**How to complete this task**
Find the lines below in which the string "samopoziomująca" occurs. Copy each one.

Recorded data:
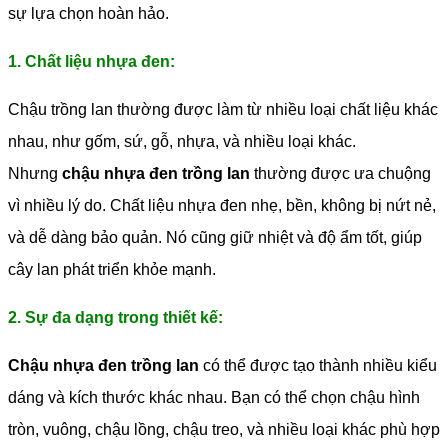
sự lựa chọn hoàn hảo.
1. Chất liệu nhựa đen:
Chậu trồng lan thường được làm từ nhiều loại chất liệu khác
nhau, như gốm, sứ, gỗ, nhựa, và nhiều loại khác.
Nhưng
chậu nhựa đen trồng lan
thường được ưa chuộng
vì nhiều lý do. Chất liệu nhựa đen nhẹ, bền, không bị nứt nẻ,
và dễ dàng bảo quản. Nó cũng giữ nhiệt và độ ẩm tốt, giúp
cây lan phát triển khỏe mạnh.
2. Sự đa dạng trong thiết kế:
Chậu nhựa đen trồng lan
có thể được tạo thành nhiều kiểu
dáng và kích thước khác nhau. Bạn có thể chọn chậu hình
tròn, vuông, chậu lồng, chậu treo, và nhiều loại khác phù hợp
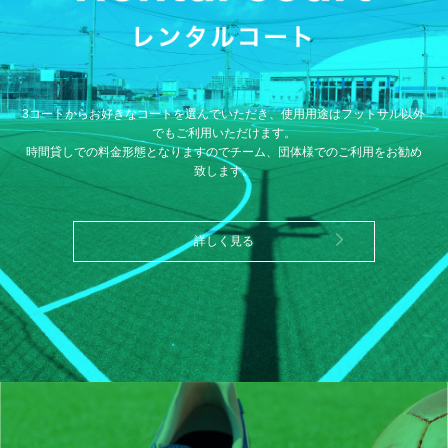
3コートからお好きなコートを選んでいただき、使用用途はフットサル以外
でもご利用いただけます。
時間貸しでの料金形態となりますのでチーム、団体様でのご利用をお勧め
致します。
詳しく見る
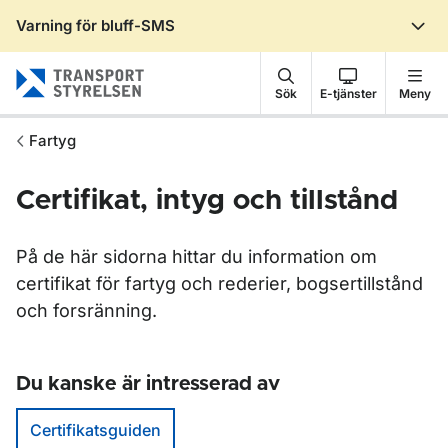
Varning för bluff-SMS
Gå till sidans innehåll
Sök
E-tjänster
Meny
Fartyg
Certifikat, intyg och tillstånd
På de här sidorna hittar du information om
certifikat för fartyg och rederier, bogsertillstånd
och forsränning.
Du kanske är intresserad av
Certifikatsguiden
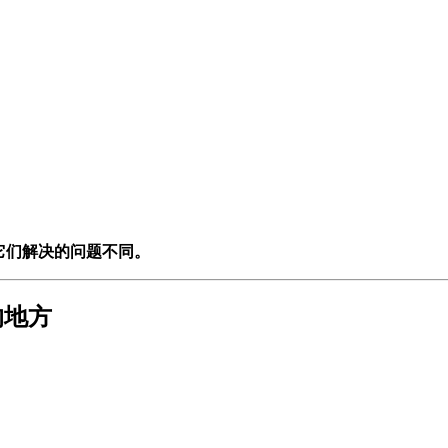
它们解决的问题不同。
的地方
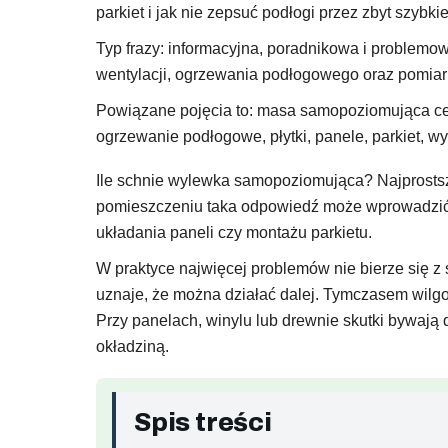
parkiet i jak nie zepsuć podłogi przez zbyt szybki
Typ frazy: informacyjna, poradnikowa i problemow
wentylacji, ogrzewania podłogowego oraz pomiar
Powiązane pojęcia to: masa samopoziomująca cem
ogrzewanie podłogowe, płytki, panele, parkiet, wy
Ile schnie wylewka samopoziomująca? Najprostsza
pomieszczeniu taka odpowiedź może wprowadzić w
układania paneli czy montażu parkietu.
W praktyce najwięcej problemów nie bierze się z 
uznaje, że można działać dalej. Tymczasem wilgoć
Przy panelach, winylu lub drewnie skutki bywają 
okładziną.
Spis treści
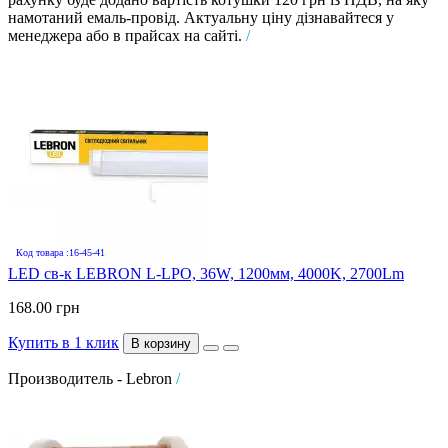
намотаний емаль-провід. Актуальну ціну дізнавайтеся у
менеджера або в прайсах на сайті.
/
Код товара :16-45-41
LED св-к LEBRON L-LPO, 36W, 1200мм, 4000K, 2700Lm
168.00 грн
Купить в 1 клик
В корзину
Производитель - Lebron
/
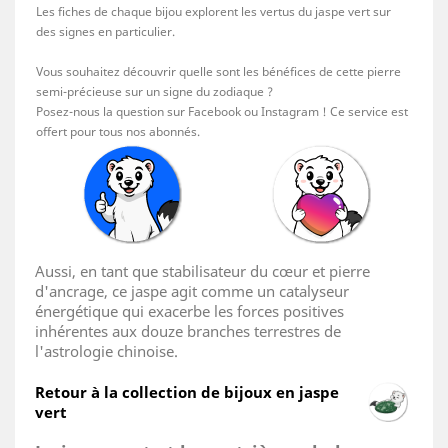
Les fiches de chaque bijou explorent les vertus du jaspe vert sur
des signes en particulier.
Vous souhaitez découvrir quelle sont les bénéfices de cette pierre
semi-précieuse sur un signe du zodiaque ?
Posez-nous la question sur Facebook ou Instagram ! Ce service est
offert pour tous nos abonnés.
Aussi, en tant que stabilisateur du cœur et pierre
d'ancrage, ce jaspe agit comme un catalyseur
énergétique qui exacerbe les forces positives
inhérentes aux douze branches terrestres de
l'astrologie chinoise.
Retour à la collection de bijoux en jaspe
vert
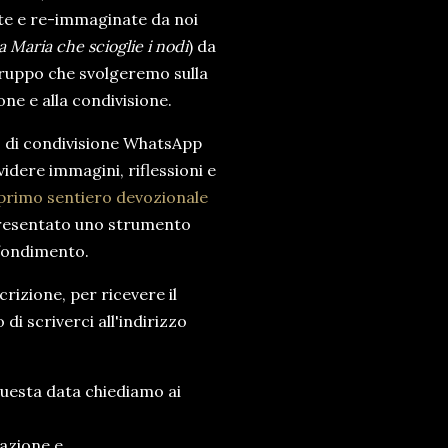
itte e re-immaginate da noi
a Maria che scioglie i nodi
) da
gruppo che svolgeremo sulla
ne e alla condivisione.
 di condivisione WhatsApp
videre immagini, riflessioni e
primo sentiero devozionale
presentato uno strumento
ofondimento.
crizione, per ricevere il
i scriverci all'indirizzo
uesta data chiediamo ai
pazione e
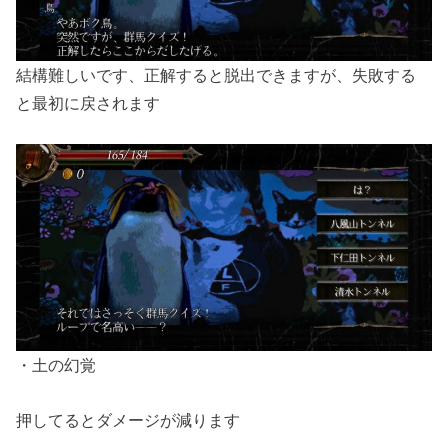
結構難しいです、正解すると脱出できますが、失敗する
と最初に戻されます
・土の幻覚
押してるとダメージが減ります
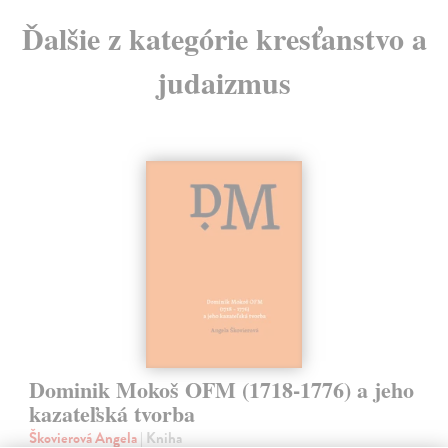
Ďalšie z kategórie kresťanstvo a
judaizmus
Dominik Mokoš OFM (1718-1776) a jeho
kazateľská tvorba
Škovierová Angela
| Kniha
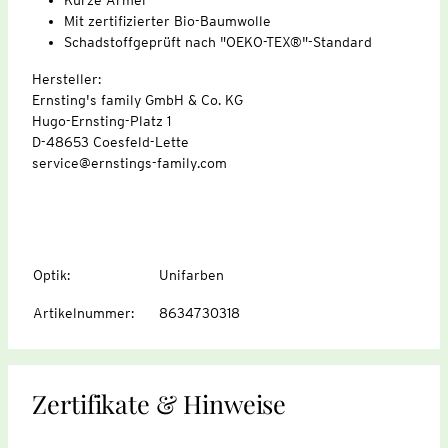
Mit zertifizierter Bio-Baumwolle
Schadstoffgeprüft nach "OEKO-TEX®"-Standard
Hersteller:
Ernsting's family GmbH & Co. KG
Hugo-Ernsting-Platz 1
D-48653 Coesfeld-Lette
service@ernstings-family.com
Optik
:
Unifarben
Artikelnummer
:
8634730318
Zertifikate & Hinweise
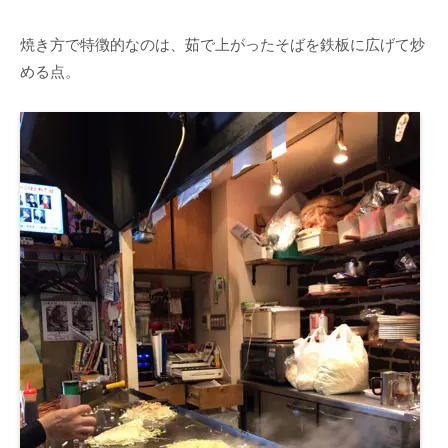
焼き方で特徴的なのは、茹で上がったそばを鉄板に広げて炒
める点。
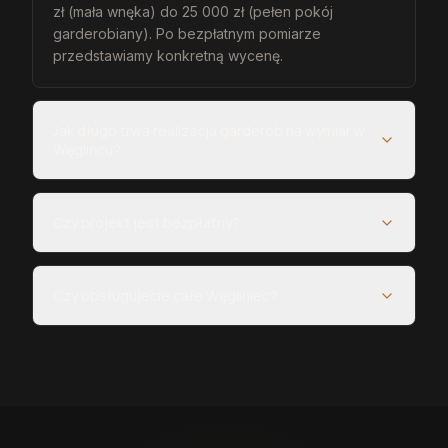
zł (mała wnęka) do 25 000 zł (pełen pokój
garderobiany). Po bezpłatnym pomiarze
przedstawiamy konkretną wycenę.
Jak długo trwa realizacja garderób na wymiar w
Węglińcu?
Czy projekt jest bezpłatny?
Czy obsługujecie całe Węgliniec?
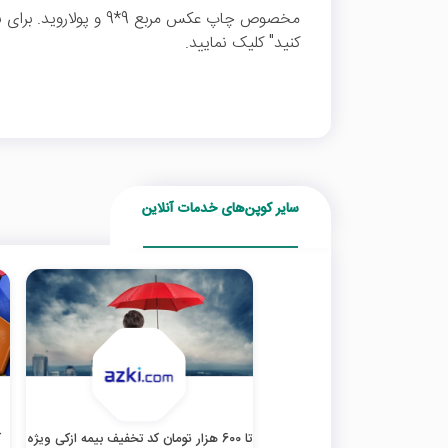
مخصوص چاپ عکس مربع 9*9
کنید" کلیک نمایید.
سایر کوپن‌های خدمات آنلاین
تا 600 هزار تومان کد تخفیف بیمه ازکی ویژه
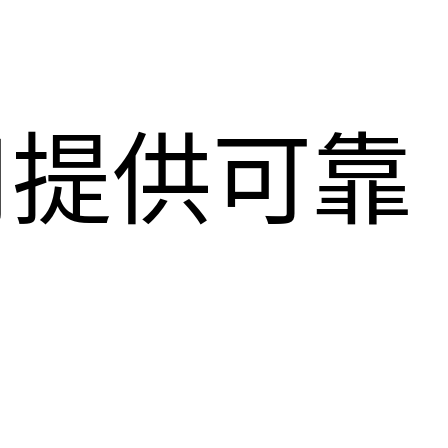
用提供可靠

**Answer space**
Powiązane pojęcia to: masa samopoziomująca cem
Ile schnie wylewka samopoziomująca? Najprostsza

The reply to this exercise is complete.